Anomalous Application Characteristics

Common applications display relatively constant attributes in their image metadata and in their active procedure profiles. Considerable departures from these observed activity standards can be indicative of application compromise, such as code injection. Whitelisted applications may be utilized by malware scripts in unusual methods, such as ransomware using system tools to get rid of volume shadow copies to stymie recovery, or malware staging stolen data to disk, prior to exfiltration, with significant disk resource demand.

Anomalous Network Activity

Common applications exhibit relatively consistent network activity patterns that can be learned and defined. Unusual levels of network activity by unusual applications are suspect because of that alone, as is unusual port activity or port scanning. Network activity at unusual times or with uncommon consistency (possibly beaconing) or unusual resource need are likewise worthwhile of attention. Unattended network activity (user not present) should constantly have a possible explanation or be reported, particularly if observed in considerable volume.

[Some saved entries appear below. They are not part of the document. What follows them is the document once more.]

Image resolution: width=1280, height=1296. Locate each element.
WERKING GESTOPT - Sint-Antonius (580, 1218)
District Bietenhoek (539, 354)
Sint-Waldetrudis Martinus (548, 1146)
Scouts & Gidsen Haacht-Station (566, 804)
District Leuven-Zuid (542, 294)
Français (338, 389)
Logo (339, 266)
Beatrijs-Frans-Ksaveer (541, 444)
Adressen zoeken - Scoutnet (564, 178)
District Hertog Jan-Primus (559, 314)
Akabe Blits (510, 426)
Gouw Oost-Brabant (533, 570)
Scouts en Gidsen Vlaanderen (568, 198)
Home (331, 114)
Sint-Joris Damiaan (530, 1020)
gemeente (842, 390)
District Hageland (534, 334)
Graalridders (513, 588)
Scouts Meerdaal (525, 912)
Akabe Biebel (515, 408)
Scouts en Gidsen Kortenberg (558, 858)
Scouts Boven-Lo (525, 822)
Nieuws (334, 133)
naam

Anomalous System Fault Behavior

Anomalous fault behavior could be indicative of a susceptible or unveiled system or of malware that is repeatedly reattempting some malfunctioning operation. This could be observed as applications crashing or hanging, as service failures, or as system crashes. Compliance faults are also worth keeping in mind, such as not running mandated security or backup agents, or constant faulting by those agents (leading to a fault-restart-fault cycle).

When looking for Endpoint Detection and Response solutions, do not have a feeling of complacency even if you have a big library of recognized IOCs. The most effective solutions will cover these leading five generic attack attributes plus a great deal more.